• _What to produce_: Nothing in the records below should be altered in the copy, although the pictures must be left out.

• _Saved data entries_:
|---|
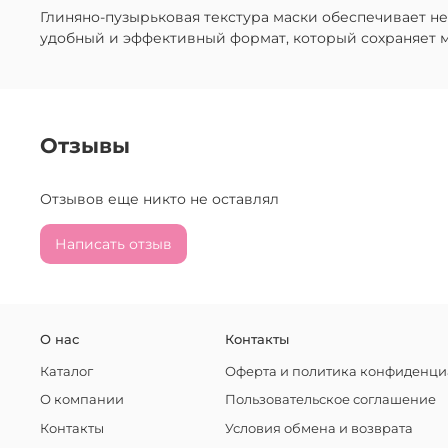
Глиняно-пузырьковая текстура маски обеспечивает не
удобный и эффективный формат, который сохраняет 
Отзывы
Отзывов еще никто не оставлял
Написать отзыв
О нас
Контакты
Каталог
Оферта и политика конфиденци
О компании
Пользовательское соглашение
Контакты
Условия обмена и возврата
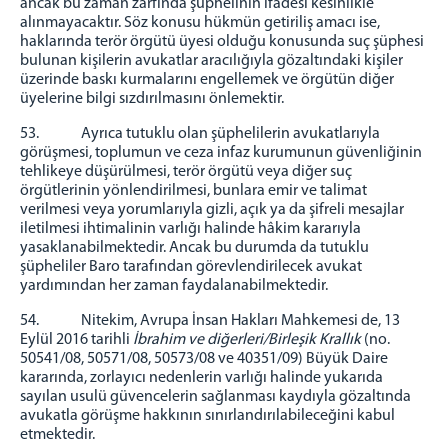
ancak bu zaman zarfında şüphelinin ifadesi kesinlikle
alınmayacaktır. Söz konusu hükmün getiriliş amacı ise,
haklarında terör örgütü üyesi olduğu konusunda suç şüphesi
bulunan kişilerin avukatlar aracılığıyla gözaltındaki kişiler
üzerinde baskı kurmalarını engellemek ve örgütün diğer
üyelerine bilgi sızdırılmasını önlemektir.
53. Ayrıca tutuklu olan şüphelilerin avukatlarıyla
görüşmesi, toplumun ve ceza infaz kurumunun güvenliğinin
tehlikeye düşürülmesi, terör örgütü veya diğer suç
örgütlerinin yönlendirilmesi, bunlara emir ve talimat
verilmesi veya yorumlarıyla gizli, açık ya da şifreli mesajlar
iletilmesi ihtimalinin varlığı halinde hâkim kararıyla
yasaklanabilmektedir. Ancak bu durumda da tutuklu
şüpheliler Baro tarafından görevlendirilecek avukat
yardımından her zaman faydalanabilmektedir.
54. Nitekim, Avrupa İnsan Hakları Mahkemesi de, 13
Eylül 2016 tarihli
İbrahim ve diğerleri/Birleşik Krallık
(no.
50541/08, 50571/08, 50573/08 ve 40351/09) Büyük Daire
kararında, zorlayıcı nedenlerin varlığı halinde yukarıda
sayılan usulü güvencelerin sağlanması kaydıyla gözaltında
avukatla görüşme hakkının sınırlandırılabileceğini kabul
etmektedir.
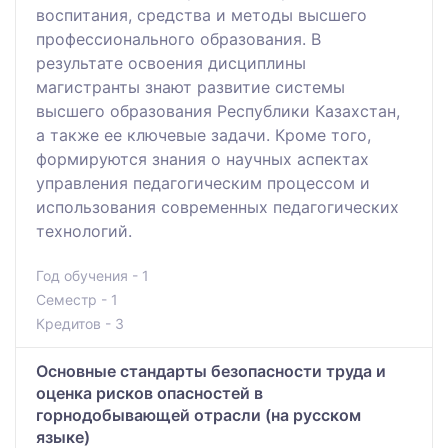
воспитания, средства и методы высшего
профессионального образования. В
результате освоения дисциплины
магистранты знают развитие системы
высшего образования Республики Казахстан,
а также ее ключевые задачи. Кроме того,
формируются знания о научных аспектах
управления педагогическим процессом и
использования современных педагогических
технологий.
Год обучения - 1
Семестр - 1
Кредитов - 3
Основные стандарты безопасности труда и
оценка рисков опасностей в
горнодобывающей отрасли (на русском
языке)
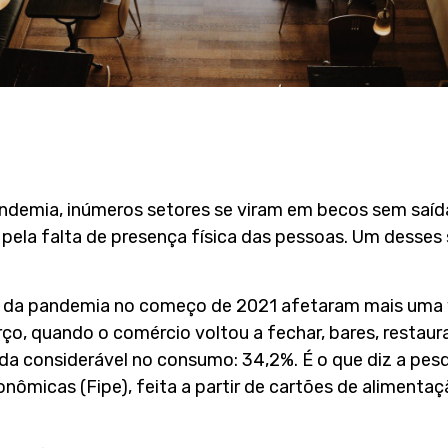
demia, inúmeros setores se viram em becos sem saíd
pela falta de presença física das pessoas. Um desses 
 da pandemia no começo de 2021 afetaram mais uma 
ço, quando o comércio voltou a fechar, bares, restaur
da considerável no consumo: 34,2%. É o que diz a pes
nômicas (Fipe), feita a partir de cartões de alimentaç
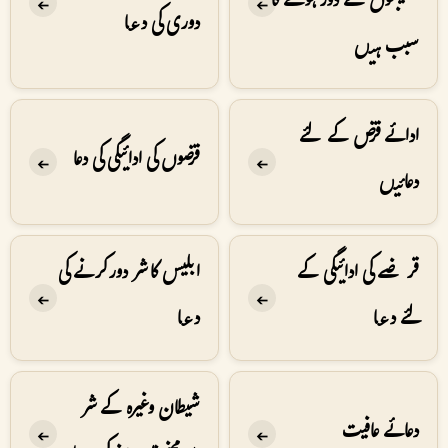
مصیبتوں سے دور ہونے کا
➔
➔
دوری کی دعا
سبب ہیں
ادائے قرض کے لئے
قرضوں کی ادائیگی کی دعا
➔
➔
دعائیں
قرضے کی ادائیگی کے
ابلیس کا شر دور کرنے کی
➔
➔
لئے دعا
دعا
شیطان وغیرہ کے شر
دعائے عافیت
➔
➔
|---|
• _Reply to the exercise_:
Глиняно-пузырьковая текстура маски обеспечивает не
удобный и эффективный формат, который сохраняет 
Отзывы
Отзывов еще никто не оставлял
Написать отзыв
О нас
Контакты
Каталог
Оферта и политика конфиденци
О компании
Пользовательское соглашение
Контакты
Условия обмена и возврата
ancak bu zaman zarfında şüphelinin ifadesi kesinlikle
alınmayacaktır. Söz konusu hükmün getiriliş amacı ise,
haklarında terör örgütü üyesi olduğu konusunda suç şüphesi
bulunan kişilerin avukatlar aracılığıyla gözaltındaki kişiler
üzerinde baskı kurmalarını engellemek ve örgütün diğer
üyelerine bilgi sızdırılmasını önlemektir.
53. Ayrıca tutuklu olan şüphelilerin avukatlarıyla
görüşmesi, toplumun ve ceza infaz kurumunun güvenliğinin
tehlikeye düşürülmesi, terör örgütü veya diğer suç
örgütlerinin yönlendirilmesi, bunlara emir ve talimat
verilmesi veya yorumlarıyla gizli, açık ya da şifreli mesajlar
iletilmesi ihtimalinin varlığı halinde hâkim kararıyla
yasaklanabilmektedir. Ancak bu durumda da tutuklu
şüpheliler Baro tarafından görevlendirilecek avukat
yardımından her zaman faydalanabilmektedir.
54. Nitekim, Avrupa İnsan Hakları Mahkemesi de, 13
Eylül 2016 tarihli
İbrahim ve diğerleri/Birleşik Krallık
(no.
50541/08, 50571/08, 50573/08 ve 40351/09) Büyük Daire
kararında, zorlayıcı nedenlerin varlığı halinde yukarıda
sayılan usulü güvencelerin sağlanması kaydıyla gözaltında
avukatla görüşme hakkının sınırlandırılabileceğini kabul
etmektedir.
воспитания, средства и методы высшего
профессионального образования. В
результате освоения дисциплины
магистранты знают развитие системы
высшего образования Республики Казахстан,
а также ее ключевые задачи. Кроме того,
формируются знания о научных аспектах
управления педагогическим процессом и
использования современных педагогических
технологий.
Год обучения - 1
Семестр - 1
Кредитов - 3
Основные стандарты безопасности труда и
оценка рисков опасностей в
горнодобывающей отрасли (на русском
языке)
demia, inúmeros setores se viram em becos sem saíd
pela falta de presença física das pessoas. Um desses 
 da pandemia no começo de 2021 afetaram mais uma 
ço, quando o comércio voltou a fechar, bares, restaur
da considerável no consumo: 34,2%. É o que diz a pes
nômicas (Fipe), feita a partir de cartões de alimentaç
مصیبتوں سے دور ہونے کا
➔
➔
دوری کی دعا
سبب ہیں
ادائے قرض کے لئے
قرضوں کی ادائیگی کی دعا
➔
➔
دعائیں
قرضے کی ادائیگی کے
ابلیس کا شر دور کرنے کی
➔
➔
لئے دعا
دعا
شیطان وغیرہ کے شر
دعائے عافیت
➔
➔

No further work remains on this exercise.